BEGIN

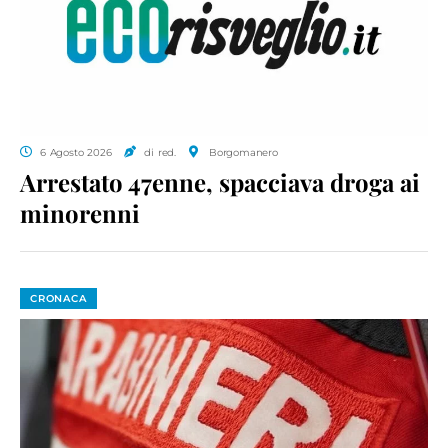
6 Agosto 2026
di red.
Borgomanero
Arrestato 47enne, spacciava droga ai
minorenni
CRONACA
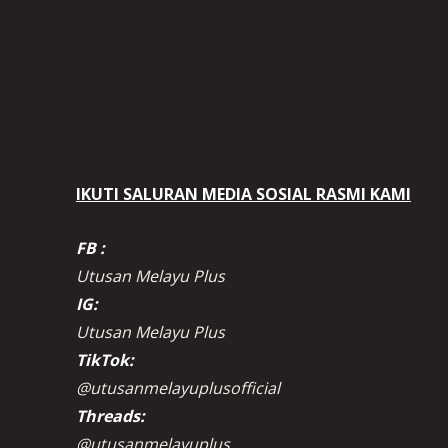
IKUTI SALURAN MEDIA SOSIAL RASMI KAMI
FB :
Utusan Melayu Plus
IG:
Utusan Melayu Plus
TikTok:
@utusanmelayuplusofficial
Threads:
@utusanmelayuplus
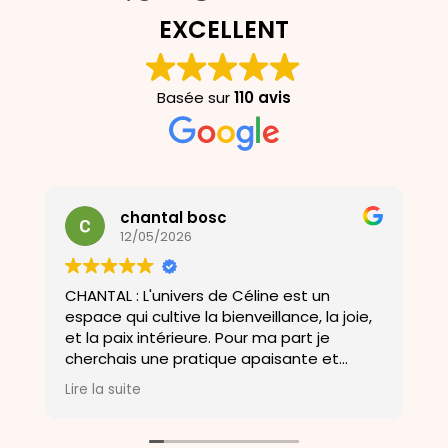
EXCELLENT
Basée sur
110 avis
chantal bosc
12/05/2026
CHANTAL : L'univers de Céline est un
U
espace qui cultive la bienveillance, la joie,
a
et la paix intérieure. Pour ma part je
D
cherchais une pratique apaisante et
o
m'aider a me soulagé de mes douleurs et
b
Lire la suite
L
ma porte un bien être .Merci a Céline .
a
c
E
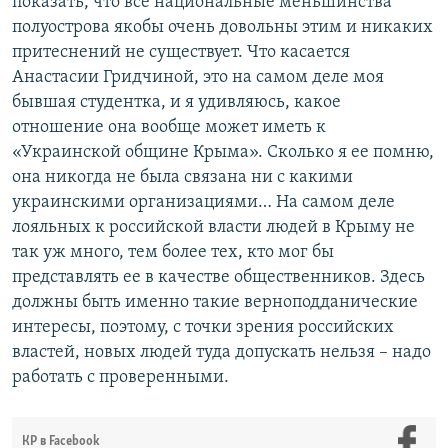
показать, что все национальные меньшинства
полуострова якобы очень довольны этим и никаких
притеснений не существует. Что касается
Анастасии Гридчиной, это на самом деле моя
бывшая студентка, и я удивляюсь, какое
отношение она вообще может иметь к
«Украинской общине Крыма». Сколько я ее помню,
она никогда не была связана ни с какими
украинскими организациями… На самом деле
лояльных к российской власти людей в Крыму не
так уж много, тем более тех, кто мог бы
представлять ее в качестве общественников. Здесь
должны быть именно такие верноподданические
интересы, поэтому, с точки зрения российских
властей, новых людей туда допускать нельзя – надо
работать с проверенными.
КР в Facebook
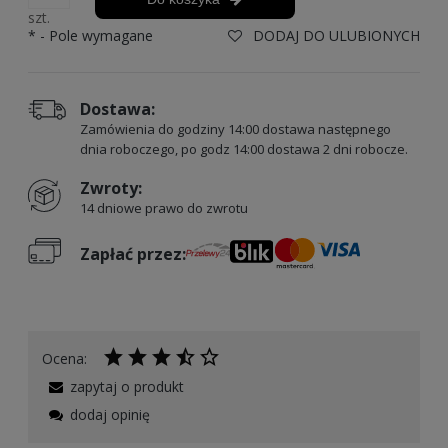
szt.
*
- Pole wymagane
DODAJ DO ULUBIONYCH
Dostawa:
Zamówienia do godziny 14:00 dostawa następnego
dnia roboczego, po godz 14:00 dostawa 2 dni robocze.
Zwroty:
14 dniowe prawo do zwrotu
Zapłać przez:
Ocena:
zapytaj o produkt
dodaj opinię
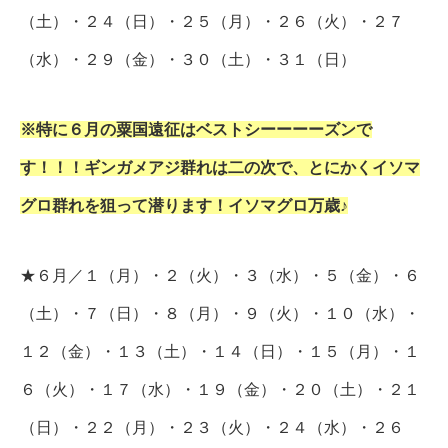
（土）・２４（日）・２５（月）・２６（火）・２７
（水）・２９（金）・３０（土）・３１（日）
※特に６月の粟国遠征はベストシーーーーズンで
す！！！ギンガメアジ群れは二の次で、とにかくイソマ
グロ群れを狙って潜ります！イソマグロ万歳♪
★６月／１（月）・２（火）・３（水）・５（金）・６
（土）・７（日）・８（月）・９（火）・１０（水）・
１２（金）・１３（土）・１４（日）・１５（月）・１
６（火）・１７（水）・１９（金）・２０（土）・２１
（日）・２２（月）・２３（火）・２４（水）・２６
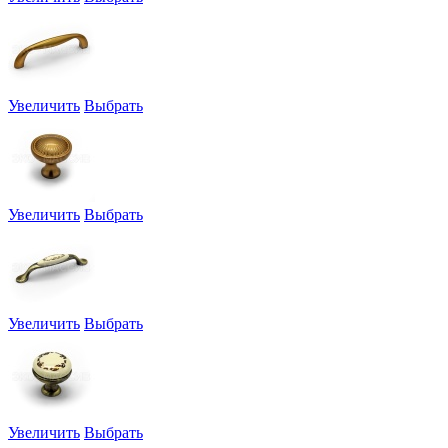
Увеличить
Выбрать
Увеличить
Выбрать
Увеличить
Выбрать
Увеличить
Выбрать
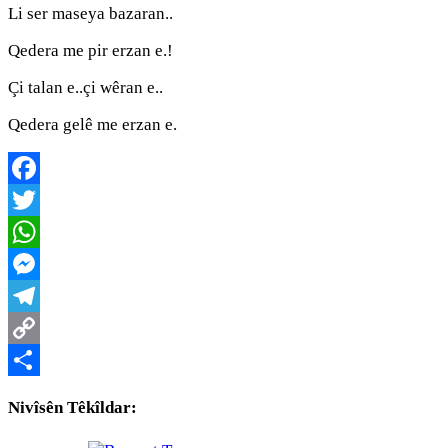
Li ser maseya bazaran..
Qedera me pir erzan e.!
Çi talan e..çi wêran e..
Qedera gelê me erzan e.
Facebook
Twitter
WhatsApp
Messenger
Telegram
Copy
Link
Share
Nivîsên Têkîldar:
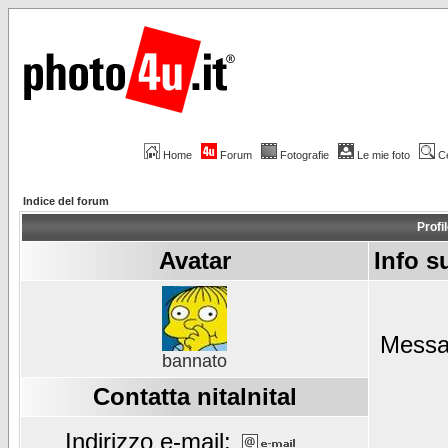
Home
Forum
Fotografie
Le mie foto
C
Indice del forum
Profil
Avatar
Info su
Messag
bannato
Contatta nitalnital
Indirizzo e-mail:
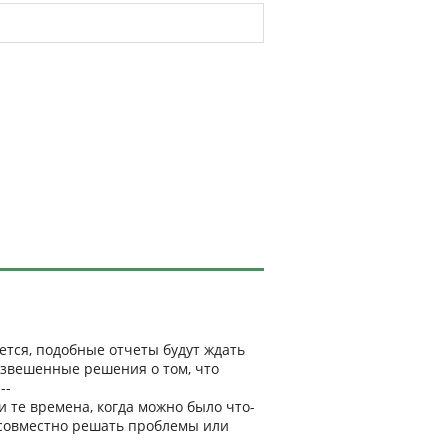
ется, подобные отчеты будут ждать
звешенные решения о том, что
--
и те времена, когда можно было что-
и совместно решать проблемы или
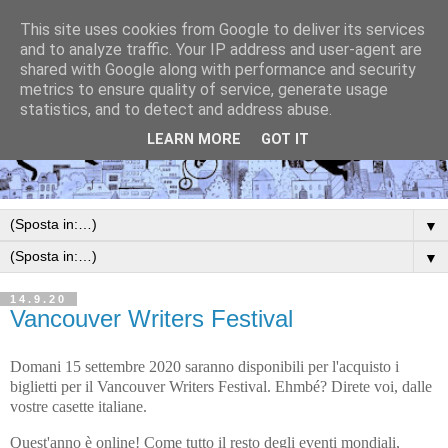
This site uses cookies from Google to deliver its services
and to analyze traffic. Your IP address and user-agent are
shared with Google along with performance and security
metrics to ensure quality of service, generate usage
statistics, and to detect and address abuse.
LEARN MORE
GOT IT
▼
▼
14.9.20
Vancouver Writers Festival
Domani 15 settembre 2020 saranno disponibili per l'acquisto i
biglietti per il Vancouver Writers Festival. Ehmbé? Direte voi, dalle
vostre casette italiane.
Quest'anno è online! Come tutto il resto degli eventi mondiali,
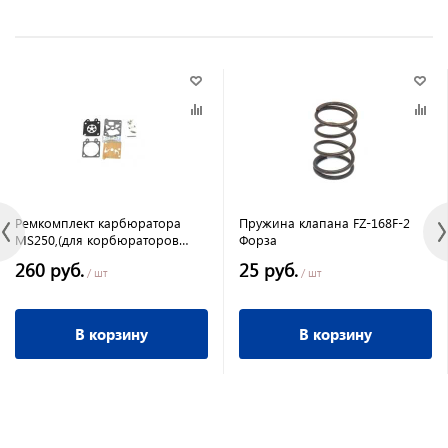
Ремкомплект карбюратора
Пружина клапана FZ-168F-2
MS250,(для корбюраторов
Форза
Walbro) IGP
260 руб.
25 руб.
/ шт
/ шт
В корзину
В корзину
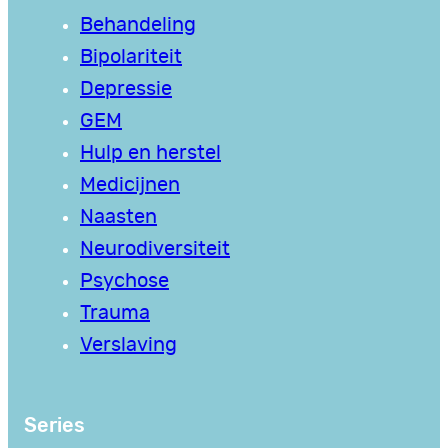
Behandeling
Bipolariteit
Depressie
GEM
Hulp en herstel
Medicijnen
Naasten
Neurodiversiteit
Psychose
Trauma
Verslaving
Series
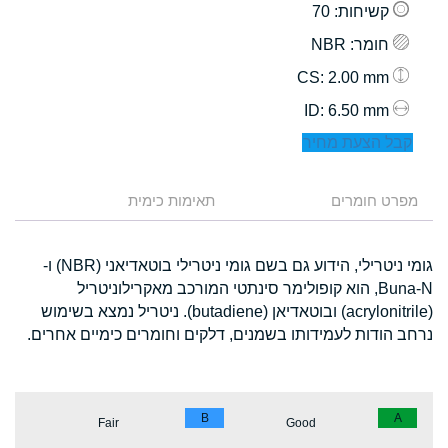
קשיחות
: 70
חומר
: NBR
: 2.00 mm
CS
: 6.50 mm
ID
קבל הצעת מחיר
מפרט חומרים
תאימות כימית
גומי ניטרילי, הידוע גם בשם גומי ניטרילי בוטאדיאני (NBR) ו-
Buna-N, הוא קופולימר סינתטי המורכב מאקרילוניטריל
(acrylonitrile) ובוטאדיאן (butadiene). ניטריל נמצא בשימוש
נרחב הודות לעמידותו בשמנים, דלקים וחומרים כימיים אחרים.
B
A
Fair
Good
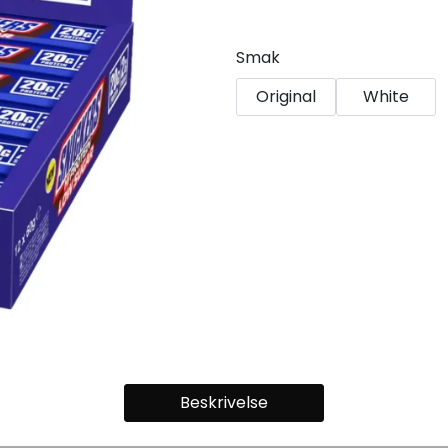
Smak
Original
White
Beskrivelse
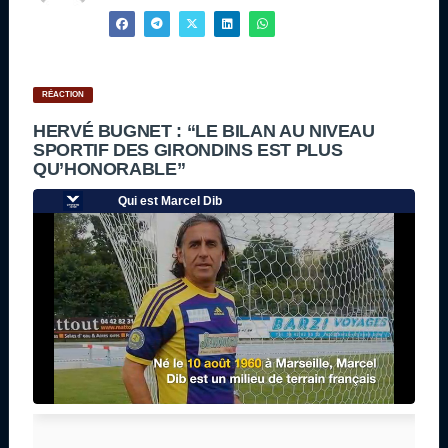
RÉACTION
HERVÉ BUGNET : “LE BILAN AU NIVEAU
SPORTIF DES GIRONDINS EST PLUS
QU’HONORABLE”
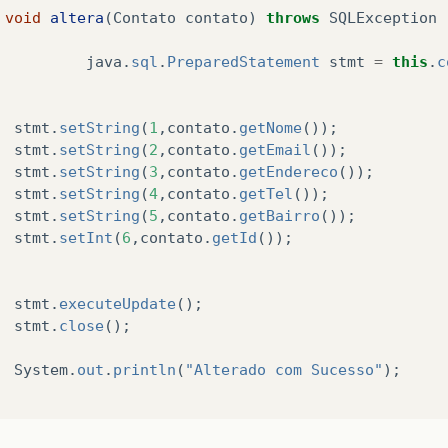
void
altera
(
Contato
contato
)
throws
SQLException
java
.
sql
.
PreparedStatement
stmt
=
this
.
c
stmt
.
setString
(
1
,
contato
.
getNome
());
stmt
.
setString
(
2
,
contato
.
getEmail
());
stmt
.
setString
(
3
,
contato
.
getEndereco
());
stmt
.
setString
(
4
,
contato
.
getTel
());
stmt
.
setString
(
5
,
contato
.
getBairro
());
stmt
.
setInt
(
6
,
contato
.
getId
());
stmt
.
executeUpdate
();
stmt
.
close
();
System
.
out
.
println
(
"Alterado com Sucesso"
);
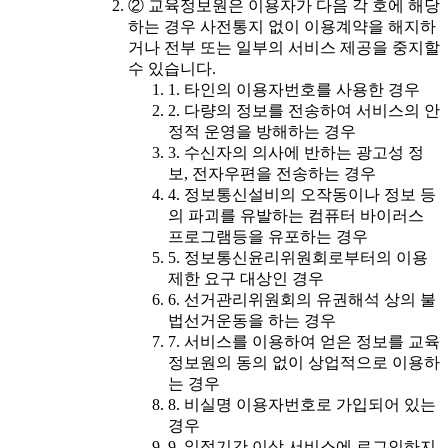
② 교육정보원은 이용자가 다음 각 호에 해당
하는 경우 사전통지 없이 이용계약을 해지하
거나 전부 또는 일부의 서비스 제공을 중지할
수 있습니다.
1. 타인의 이용자번호를 사용한 경우
2. 다량의 정보를 전송하여 서비스의 안
정적 운영을 방해하는 경우
3. 수신자의 의사에 반하는 광고성 정
보, 전자우편을 전송하는 경우
4. 정보통신설비의 오작동이나 정보 등
의 파괴를 유발하는 컴퓨터 바이러스
프로그램등을 유포하는 경우
5. 정보통신윤리위원회로부터의 이용
제한 요구 대상인 경우
6. 선거관리위원회의 유권해석 상의 불
법선거운동을 하는 경우
7. 서비스를 이용하여 얻은 정보를 교육
정보원의 동의 없이 상업적으로 이용하
는 경우
8. 비실명 이용자번호로 가입되어 있는
경우
9. 일정기간 이상 서비스에 로그인하지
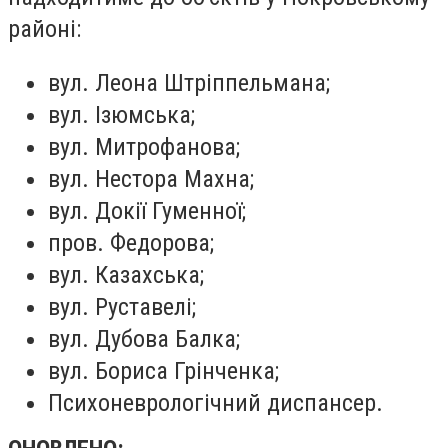
районі:
вул. Леона Штріппельмана;
вул. Ізюмська;
вул. Митрофанова;
вул. Нестора Махна;
вул. Докії Гуменної;
пров. Федорова;
вул. Казахська;
вул. Руставелі;
вул. Дубова Балка;
вул. Бориса Грінченка;
Психоневрологічний диспансер.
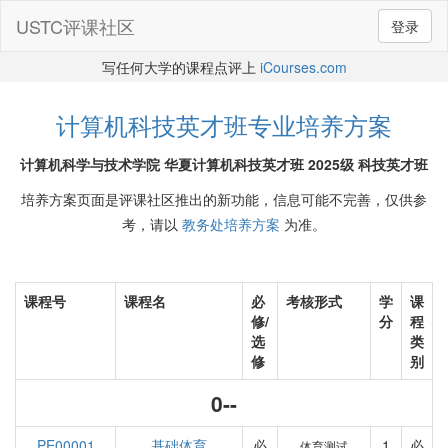
USTC评课社区
登录
写任何大学的课程点评上
iCourses.com
计算机科技英才班专业培养方案
计算机科学与技术学院 华夏计算机科技英才班 2025级 科技英才班
培养方案页面是评课社区推出的新功能，信息可能不完善，仅供参
考，请以
教务处培养方案
为准。
课程号
课程名
必
考核形式
学
课
修/
分
程
选
类
修
别
0--
PE00001
基础体育
必
1
必
体育测试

END

§ **What to produce**
What belongs in the answer is each line above from the line with "espace qui cultive" to the line with "показать, что все национальные меньшинства", inclusive, reproduced exactly and free of pictures.

§ **Result of this exercise**
espace qui cultive la bienveillance, la joie,
a
et la paix intérieure. Pour ma part je
D
cherchais une pratique apaisante et
o
m'aider a me soulagé de mes douleurs et
b
Lire la suite
L
ma porte un bien être .Merci a Céline .
a
c
E
показать, что все национальные меньшинства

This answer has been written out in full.